The main problem seems to be lack of options, which in turn is probably driven by consumer interest (and the idea that you are a wuss if you have an expanded range of gearing). People get old, get injured, carry loads, go off-road, climb very steep hills, etc, so the prejudice is unjustified. 

I've come across a few options, and experimented with one on an old bike. I'd love to see other options, and hear about other's experiences, especially with Di2.

*Defiant Wide Compact Road Crank Set *(50/34T square taper, about $200)

Defiant Wide Compact Road Crank Set: IRD










I purchased this for my 1987 Bianchi renewal project. My original crank is a Gippeme 52/42, which combined with a corn-cob freewheel, was fine when I was 25. Now I am 53 and am riding the steepest hills of my life, I thought this was worth a try. The crankset is silver-colored and looks like a classic crankset that complements Campy parts if you don't look very closely. It is nominally rated for 10sp. (I have a 7 speed, and I have also heard it works ok on an 11-speed.) The crank arms are very pretty. The chainwheels are very basic but functional. Seems to ride ok.

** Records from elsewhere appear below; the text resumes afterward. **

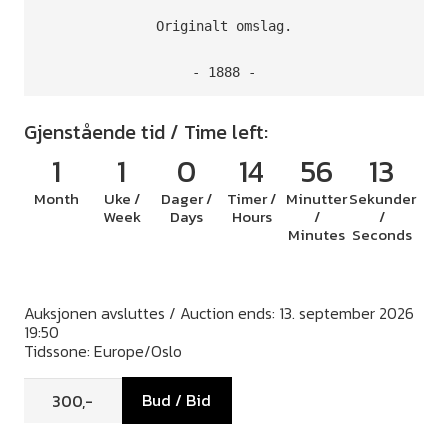
Originalt omslag.

- 1888 -
Gjenstående tid / Time left:
1
1
0
14
56
13
Month
Uke /
Dager /
Timer /
Minutter
Sekunder
Week
Days
Hours
/
/
Minutes
Seconds
Auksjonen avsluttes / Auction ends: 13. september 2026
19:50
Tidssone: Europe/Oslo
Bud / Bid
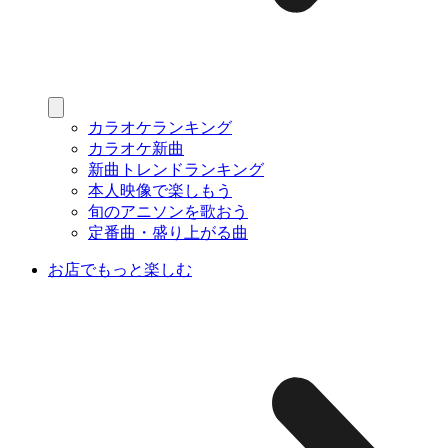
カラオケランキング
カラオケ新曲
新曲トレンドランキング
本人映像で楽しもう
旬のアニソンを歌おう
定番曲・盛り上がる曲
お店でもっと楽しむ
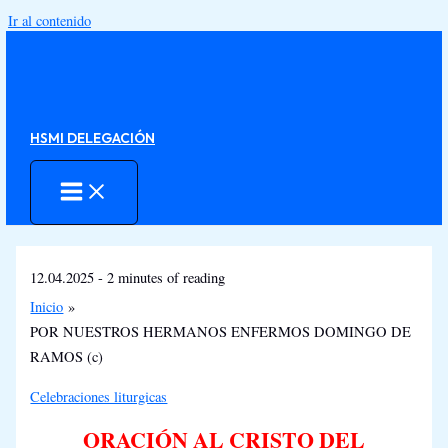
Ir al contenido
HSMI DELEGACIÓN
12.04.2025
-
2 minutes of reading
Inicio
POR NUESTROS HERMANOS ENFERMOS DOMINGO DE
RAMOS (c)
Celebraciones liturgicas
ORACIÓN
A
L CRISTO DEL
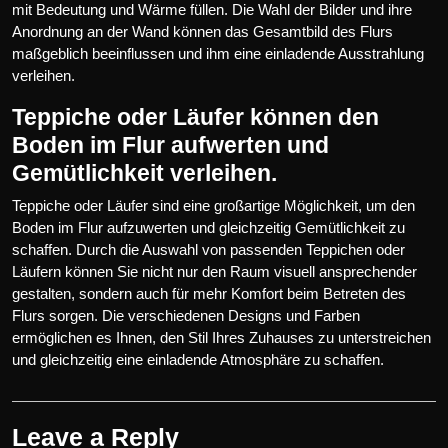
mit Bedeutung und Wärme füllen. Die Wahl der Bilder und ihre
Anordnung an der Wand können das Gesamtbild des Flurs
maßgeblich beeinflussen und ihm eine einladende Ausstrahlung
verleihen.
Teppiche oder Läufer können den
Boden im Flur aufwerten und
Gemütlichkeit verleihen.
Teppiche oder Läufer sind eine großartige Möglichkeit, um den
Boden im Flur aufzuwerten und gleichzeitig Gemütlichkeit zu
schaffen. Durch die Auswahl von passenden Teppichen oder
Läufern können Sie nicht nur den Raum visuell ansprechender
gestalten, sondern auch für mehr Komfort beim Betreten des
Flurs sorgen. Die verschiedenen Designs und Farben
ermöglichen es Ihnen, den Stil Ihres Zuhauses zu unterstreichen
und gleichzeitig eine einladende Atmosphäre zu schaffen.
Leave a Reply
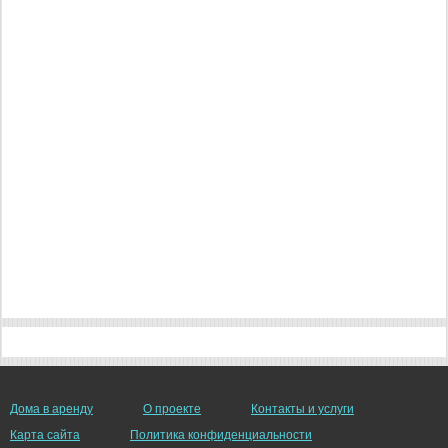
Дома в аренду
О проекте
Контакты и услуги
Карта сайта
Политика конфиденциальности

*White Industries VBC Crank* (many gearing options, square taper, $250 crank + $150 for two chainrings = $400 ( + $125+ bb ) = expensive

ROAD CRANKS: White Industries










These look like a thing of beauty in the website photospread. I have not seen them in person. These also seem to be by far the most versatile option, and with both black and sliver-colored options, could complement either a classic or modern look. The negatives I have heard mentioned are clunky shifting compared to Ultegra, the requirement for a square-taper bb (although a BB30 version is said to be in production -- no use to me but perhaps to others), and cost (although it is said you get what you pay for in terms of manufacturing quality with this. Made in CA.) I've been _very_ close to pulling the trigger on this, but having broken a square taper bb axle 25 years ago (and when I was 20lbs lighter), I worry about the bb. I would love to have more feedback on this option.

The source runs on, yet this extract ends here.